Tick. Tock. Tick. Tock. There’s something strangely captivating about a clock winding down. It can signal the start of a new year, the first day of the Olympics, the timer on a nuke that needs to be diffused in a movie (Armageddon, anyone?) or the amount of time that’s left before the WOD is done. Finished. Stealing a glance at the clock while you’re in the throws of some thrusters can set your spirits alight—or dash your hopes and dreams and send you crashing back to reality. Yes, my friends. I’m talking about the use of time caps in a CrossFit workout. People seem to have a divided opinion on them—some to love the challenge of competing against the clock, while others prefer to ensure they get all the required work done, regardless of the time it takes them.
If you’ve done the Open in any of the past years (including this one) since its inception in 2011, you should be very familiar with the concept of getting in as many rounds and reps as possible in the allotted time frame. However, these workouts are AMRAPS (as many rounds/reps as possible), and they are different from a WOD with a time cap. A time cap, on the other hand, is the maximum allotted time you have to complete the entire workout. For example, your coach might announce before the WOD that you have 20 minutes to complete 3 rounds of an 800m run, 20 T2B and 20 Wall Balls.

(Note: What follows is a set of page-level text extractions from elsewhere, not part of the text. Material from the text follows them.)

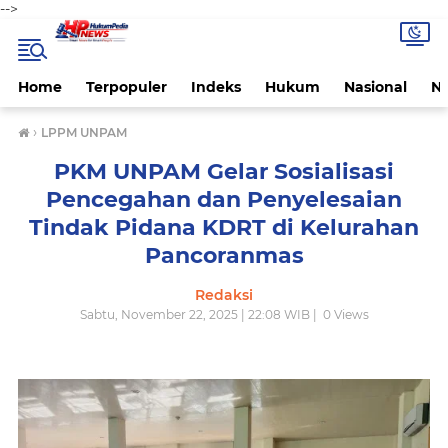
-->
Home
Terpopuler
Indeks
Hukum
Nasional
N
›
LPPM UNPAM
PKM UNPAM Gelar Sosialisasi
Pencegahan dan Penyelesaian
Tindak Pidana KDRT di Kelurahan
Pancoranmas
Redaksi
Sabtu, November 22, 2025 | 22:08 WIB |
0
Views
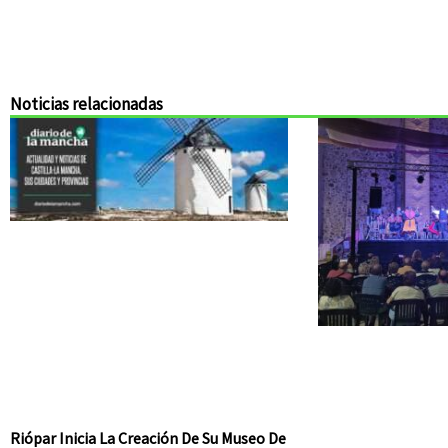
Noticias relacionadas
Riópar Inicia La Creación De Su Museo De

This just sounds different than an AMRAP, doesn’t it? It’s no longer a question of getting as many rounds in as possible, as we saw with all but one of the Open WODs this year. Now the question is: Can you actually finish the workout in time? There’s more impetus behind it than an AMRAP, more of a personal challenge to not be beaten by the clock. An AMRAP allows an athlete to be saved by the clock. A time cap challenges you to not need saving. Can you disarm the nuke in time?

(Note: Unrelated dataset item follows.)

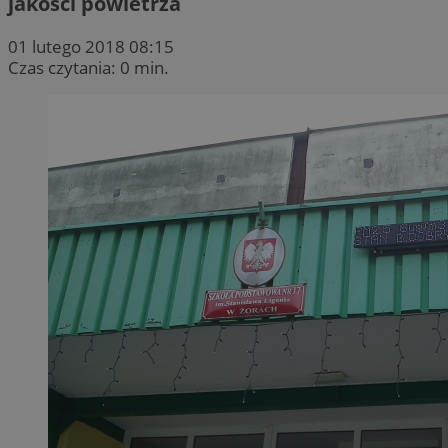
jakości powietrza
01 lutego 2018 08:15
Czas czytania: 0 min.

Coaches use time caps as a valuable tool to ensure that athletes will be reaping the full benefits of the WOD’s true purpose. What I mean by this is that some workouts are designed to be short, quick sprints that leave very little or no time for rest. If athletes don’t have a time cap, they could theoretically take their merry old time with the workout, resting whenever they want, playing it ‘safe’ as they know that the clock will stop when they finish the workout. In such instances, the workout becomes something different than it was originally intended for. Take Fran, for example. A brutal coupling of thrusters and pull-ups for a rep scheme of 21/15/9. This is the original benchmark ‘girl’, and she is meant to be a sprint. Ideally, everyone should be able to finish Fran in less than 10 minutes. You’ll know when you’ve truly pushed yourself with this workout, because you’ll be dead on the floor, another human sacrifice to the CrossFit Gods. If you go over this time, you’re either using the wrong weight, or you’re taking too many breaks. Either way, you’ve changed the purpose of Fran, and you won’t be getting the benefits for which she was intended to provide.

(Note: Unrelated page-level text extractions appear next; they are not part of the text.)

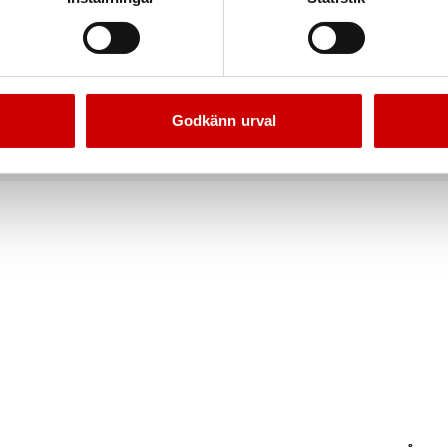
Bandslip DSF 20
Lager till bandslip 10
20 x 520 mm
Reservdel
Godkänn urval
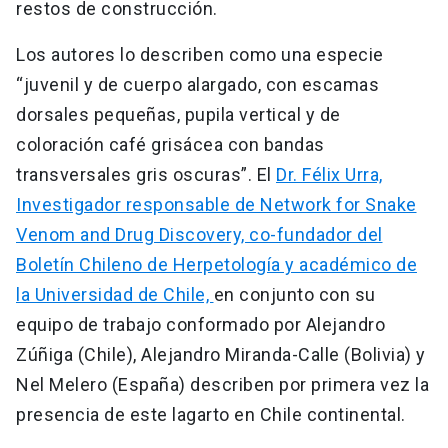
restos de construcción.
Los autores lo describen como una especie
“juvenil y de cuerpo alargado, con escamas
dorsales pequeñas, pupila vertical y de
coloración café grisácea con bandas
transversales gris oscuras”. El
Dr. Félix Urra,
Investigador responsable de Network for Snake
Venom and Drug Discovery, co-fundador del
Boletín Chileno de Herpetología y académico de
la Universidad de Chile,
en conjunto con su
equipo de trabajo conformado por Alejandro
Zúñiga (Chile), Alejandro Miranda-Calle (Bolivia) y
Nel Melero (España) describen por primera vez la
presencia de este lagarto en Chile continental.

Now, there is the argument that a time cap prevents a slower athlete from getting the satisfaction of finishing a workout, and removes the opportunity for people to take a much-needed rest. Bollocks. Just because a workout has a time cap doesn’t mean you can’t rest when you need to! The trick (and the purpose) to a time capped WOD is that it forces you to take shorter breaks, less often than you would in a regular workout—even an AMRAP. Often times what can prevent a slower athlete from finishing is an over-reliance on resting, as well as incorrect scaling. It might be a point of pride with some people, but there is no shame in dropping plates in order to get the desired effect of a WOD. If doing Fran with just the barbell and box pull-ups is what it takes to finish under 10 minutes and leave you gassed, than so be it. The great thing is, as you start to get faster with your current scale, you can always make it harder.
What a time-capped workout comes down to is this: urgency and intensity. These are two of the most valuable elements within a CrossFit workout. It’s hard to replicate the conditions of competition unless you are actually competing in one. Sure, you might be eager to beat your rivals and best your previous score in a regular WOD, but watching that clock counting up rather than down can often be too much of a safety net—one that needs to be ripped down. When your coach announces that the workout will have a time cap, you should take it as a personal challenge. Are you going to let this WOD beat you? Hell no. You have X amount of time to do the work. That’s it, plain and simple. So what do you do? You raise your level of intensity in the workout (as per it’s design) to ensure that you do everything within your power to not let the clock win. You move quicker than you normally would, breaking up that set of thrusters seems foolish now. Rest? What rest? It’s a simple concept, but one that is highly effective.
True, some athletes might not be ‘victorious’ sometimes. The clock may get the better of you. You may become discouraged. But it’s a war, not a battle. Keep coming to class, keep eating well, keep trying. Scale if you need to. As you gain the capacity to complete the WOD under the time cap, you’ll realize that the benefit of working with intensity is where the results really come from. And with time caps, intensity never dies.